Now that the frame is complete and secured to the boat, its time to get some plywood and cut it to shape.
So the plywood ended up being a lot more tedious than I imagined. This was because the back edge of my deck frame was wider than 4 ft, and as everybody knows plywood only comes in 4 ft wide sections. So to cover my deck with plywood, I just turned the plywood sideways across the front of the boat. I then traced the outline of the boat with pencil onto the plywood to give me the rough dimensions of the boat. I then had to trim the edges in order for the plywood to sit flush on the deck frame which is sitting inside the boat. Now because we had to turn the plywood sideways, there was a small gap remaining in the plywood at the very front of the boat, as you can see in the picture below.
Because of this gap, now I had to cut a small piece of plywood, to fit inside that gap. This was easy, I simply used cardboard, and created a template for the small section. Where I ran into a problem, is now how am I going to attach this small piece to the rest of the plywood? Well after a long thought process I decided to attached both pieces with liquid nail to create a seamless surface, and also I used small sections of scrap wood and secured those to the underside of the seam to provide more stability. You can see this process in the pictures below.

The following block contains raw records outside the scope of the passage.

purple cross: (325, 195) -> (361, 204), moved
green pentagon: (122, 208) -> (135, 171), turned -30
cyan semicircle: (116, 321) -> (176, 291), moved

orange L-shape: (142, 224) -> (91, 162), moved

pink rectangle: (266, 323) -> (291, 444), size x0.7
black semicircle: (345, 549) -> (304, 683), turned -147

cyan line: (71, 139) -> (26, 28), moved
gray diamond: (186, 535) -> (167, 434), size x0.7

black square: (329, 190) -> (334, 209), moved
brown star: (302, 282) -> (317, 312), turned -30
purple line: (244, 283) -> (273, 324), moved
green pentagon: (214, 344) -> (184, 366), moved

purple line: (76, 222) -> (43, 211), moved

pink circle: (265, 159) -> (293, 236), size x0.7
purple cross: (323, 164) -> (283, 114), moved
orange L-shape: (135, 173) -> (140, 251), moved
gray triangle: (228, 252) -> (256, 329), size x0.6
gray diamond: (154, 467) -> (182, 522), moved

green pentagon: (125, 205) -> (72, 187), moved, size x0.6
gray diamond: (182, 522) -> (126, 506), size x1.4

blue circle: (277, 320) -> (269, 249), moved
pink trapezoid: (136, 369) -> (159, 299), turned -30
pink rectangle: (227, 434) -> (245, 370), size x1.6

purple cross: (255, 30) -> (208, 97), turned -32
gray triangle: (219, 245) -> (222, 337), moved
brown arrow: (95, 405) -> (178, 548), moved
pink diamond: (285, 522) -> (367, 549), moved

After the liquid nail dried, this seam was not only seamless, but also very sturdy. All that was left was to cut a notch in the very point of the plywood to provide space for wiring, and then the plywood for the deck was complete!
The next step in the building process is to cut a door, to provide access to the huge amount of storage space underneath the deck. I had to think for a while and decide the doors position and what shape it would be. Because my trolling motor would be hanging over on the left side of my deck, I decide to cut one door on the right side of my deck. To provide the door with good stability, I added two more 2x4's to the frame to establish the shape of the door. You can see this in the picture below.
Next to ensure that the door would be precise I had to trace the shape of the door on the plywood. This required my 6'3" frame to climb underneath the seat to access the underside of the deck. After much wiggling, I traced the outline of the underlying 2x4 frame to provide a template for cutting the door.
So I would not have to add supports to the door itself, I measured 3/4 of an inch
(half the width of a 2X4) to provide a lip for the door to sit on. You will see what I mean in a second. But next I grabbed the jigsaw, and cut the door out of the plywood. You can see the completed door in the pictures below.
All that is left for the door is to add hinges, but we will worry about that later. But as you can see, when the door is shut, it will rest on the 2X4 frame underneath to provide a sturdy and functional door to access my battery, and other storage space.